Length of two tangents drawn from the same point to the circle are equal,
∴ CF = CD = 6cm
∴ BE = BD = 8cm
∴ AE = AF = x

We observed that,
AB = AE + EB = x + 8
BC = BD + DC = 8 + 6 = 14
CA = CF + FA = 6 + x

Now semi perimeter of circle s,
⇒ 2s = AB + BC + CA
= x + 8 + 14 + 6 + x
= 28 + 2x
⇒s = 14 + x

Area of ΔABC = √s (s – a)(s – b)(s – c)

= √(14 + x) (14 + x – 14)(14 + x – x – 6)(14 + x – x – 8)

= √(14 + x) (x)(8)(6)

= √(14 + x) 48 x … (i)

also, Area of ΔABC = 2×area of (ΔAOF + ΔCOD + ΔDOB)

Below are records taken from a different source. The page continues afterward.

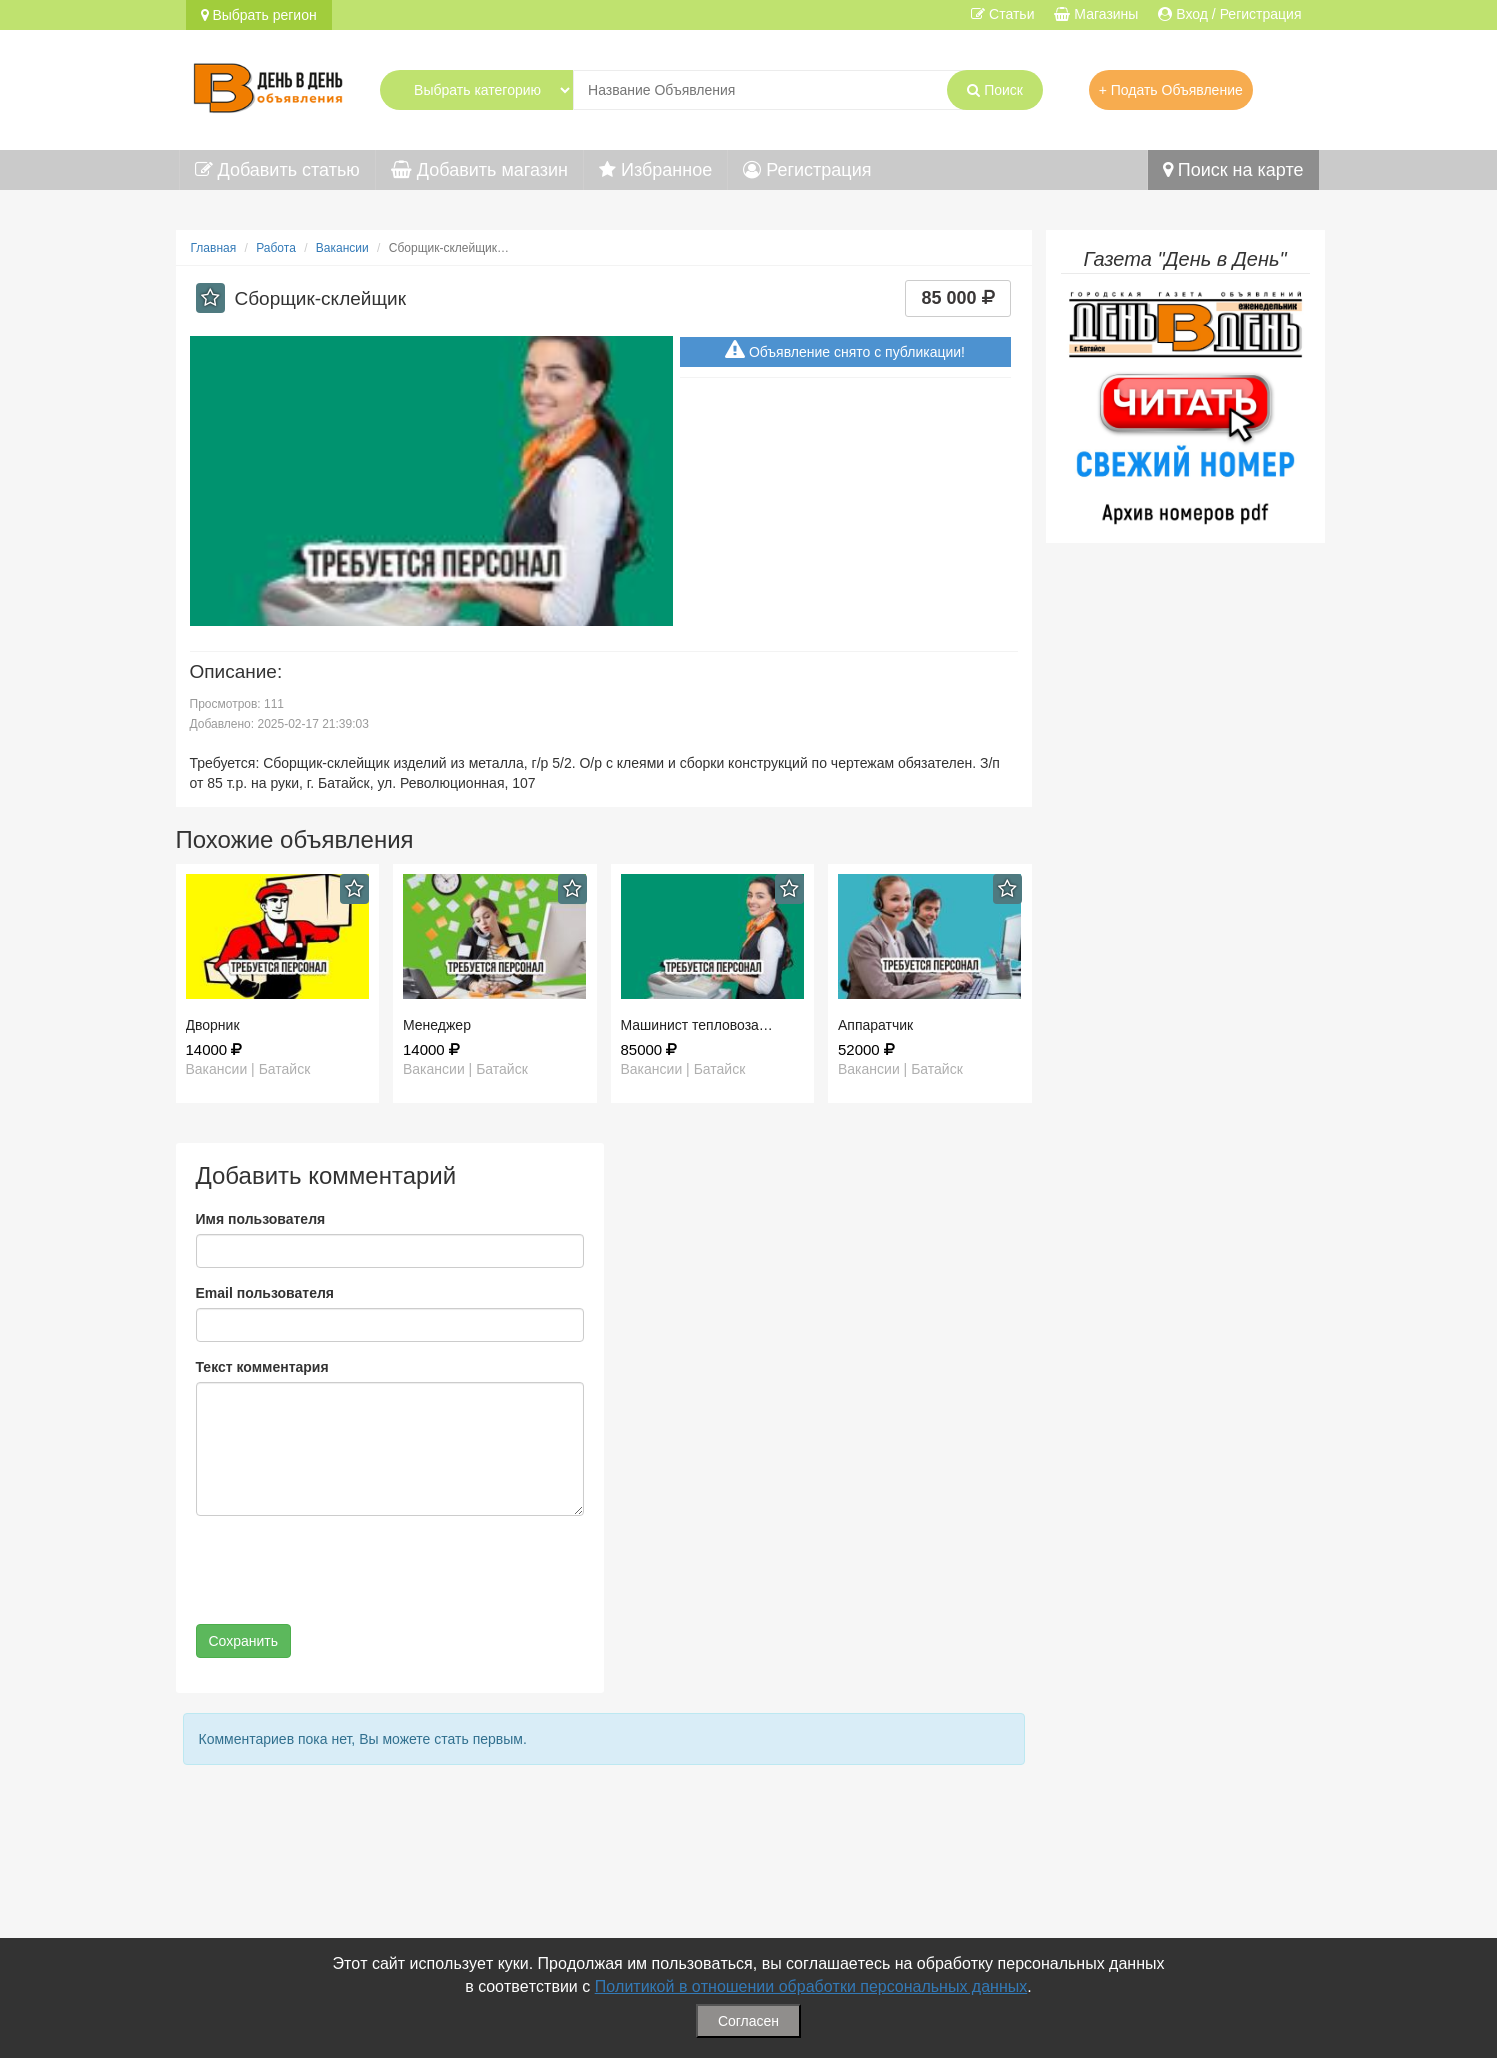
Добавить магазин (479, 170)
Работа (276, 248)
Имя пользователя (261, 1219)
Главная (214, 248)
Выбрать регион (259, 15)
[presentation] (348, 1570)
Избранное (655, 170)
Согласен (748, 2021)
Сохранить (244, 1641)
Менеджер (437, 1025)
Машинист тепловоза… (697, 1025)
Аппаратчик (875, 1025)
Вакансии (342, 248)
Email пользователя (265, 1293)
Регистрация (807, 170)
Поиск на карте (1233, 170)
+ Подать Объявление (1171, 90)
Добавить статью (277, 170)
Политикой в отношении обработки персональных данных (811, 1986)
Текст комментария (262, 1367)
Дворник (213, 1025)
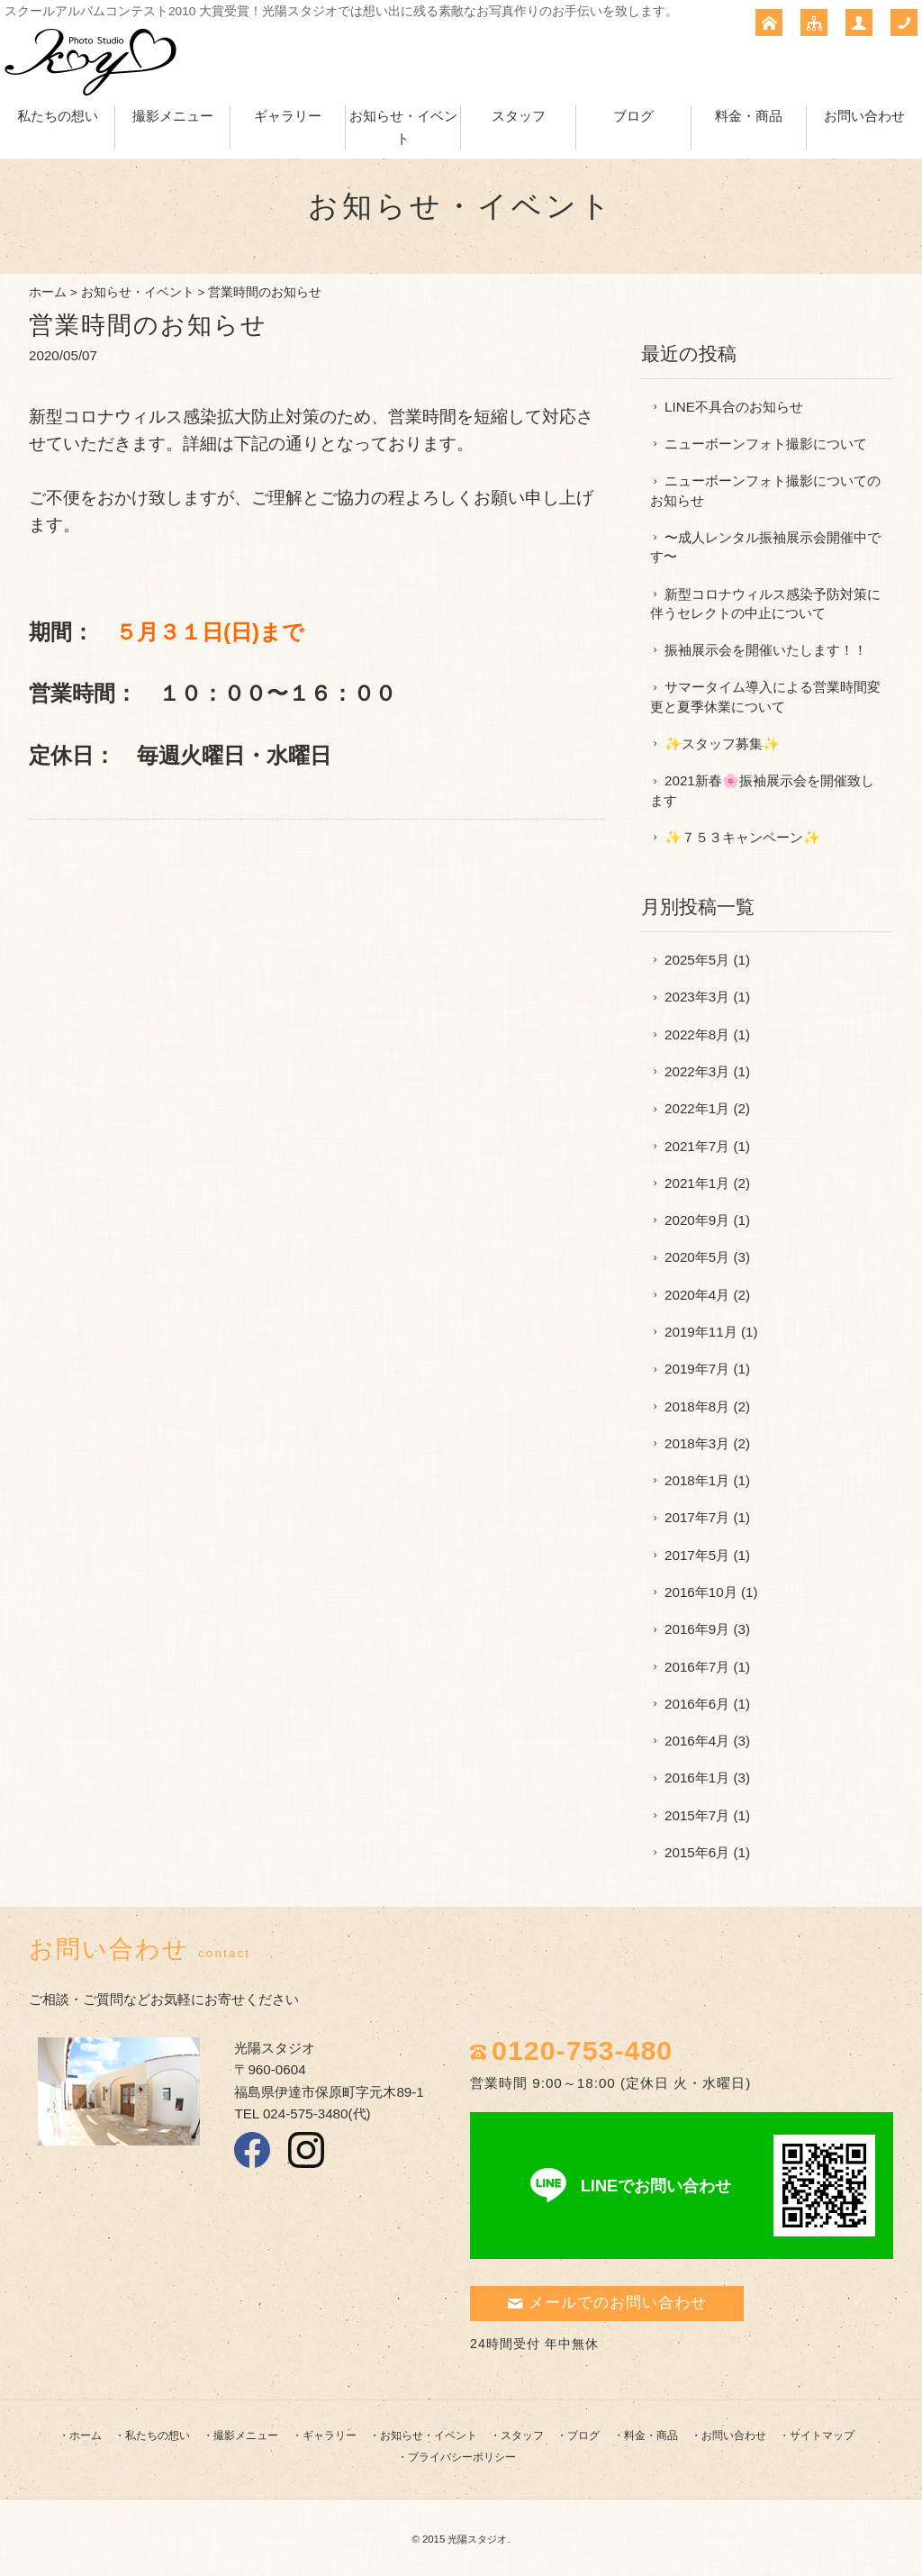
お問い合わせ (864, 115)
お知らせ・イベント (137, 292)
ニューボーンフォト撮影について (765, 443)
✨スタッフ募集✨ (722, 743)
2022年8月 (696, 1034)
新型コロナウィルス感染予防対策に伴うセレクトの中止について (765, 603)
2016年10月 (700, 1592)
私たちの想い (57, 115)
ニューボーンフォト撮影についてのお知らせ (765, 490)
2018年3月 (696, 1443)
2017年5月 (696, 1555)
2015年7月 (696, 1815)
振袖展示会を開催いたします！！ (765, 650)
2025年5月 (696, 959)
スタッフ (519, 115)
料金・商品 (748, 115)
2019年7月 (696, 1368)
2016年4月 (696, 1740)
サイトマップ (822, 2435)
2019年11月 (700, 1331)
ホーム (48, 292)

= 2×[(1/2×OF×AF) + (1/2×CD×OD) + (1/2×DB×OD)]

= 2×1/2 (4x + 24 + 32) = 56 + 4x … (ii)

Equating equation (i) and (ii) we get,

√(14 + x) 48 x = 56 + 4x

Squaring both sides,

48x (14 + x) = (56 + 4x)2

⇒ 48x = [4(14 + x)]2/(14 + x)

⇒ 48x = 16 (14 + x)

⇒ 48x = 224 + 16x

⇒ 32x = 224

⇒ x = 7 cm

Hence, AB = x + 8 = 7 + 8 = 15 cm
CA = 6 + x = 6 + 7 = 13 cm

13.  Prove that opposite sides of a quadrilateral circumscribing a circle subtend supplementary angles at the centre of the circle.
Answer :

Let ABCD be a quadrilateral circumscribing a circle with O such that it touches the circle at point P, Q, R, S. Join the vertices of the quadrilateral ABCD to the center of the circle.
In ΔOAP and ΔOAS,
AP = AS (Tangents from the same point)
OP = OS (Radii of the circle)
OA = OA (Common side)
ΔOAP ≅ ΔOAS (SSS congruence condition)
∴ ∠POA = ∠AOS

⇒∠1 = ∠8
Similarly we get,
∠2 = ∠3
∠4 = ∠5
∠6 = ∠7

Adding all these angles,
∠1 + ∠2 + ∠3 + ∠4 + ∠5 + ∠6 + ∠7 +∠8 = 360º
⇒ (∠1 + ∠8) + (∠2 + ∠3) + (∠4 + ∠5) + (∠6 + ∠7) = 360º
⇒ 2 ∠1 + 2 ∠2 + 2 ∠5 + 2 ∠6 = 360º
⇒ 2(∠1 + ∠2) + 2(∠5 + ∠6) = 360º
⇒ (∠1 + ∠2) + (∠5 + ∠6) = 180º
⇒ ∠AOB + ∠COD = 180º
Similarly, we can prove that ∠ BOC + ∠ DOA = 180º
Hence, opposite sides of a quadrilateral circumscribing a circle subtend supplementary angles at the centre of the circle.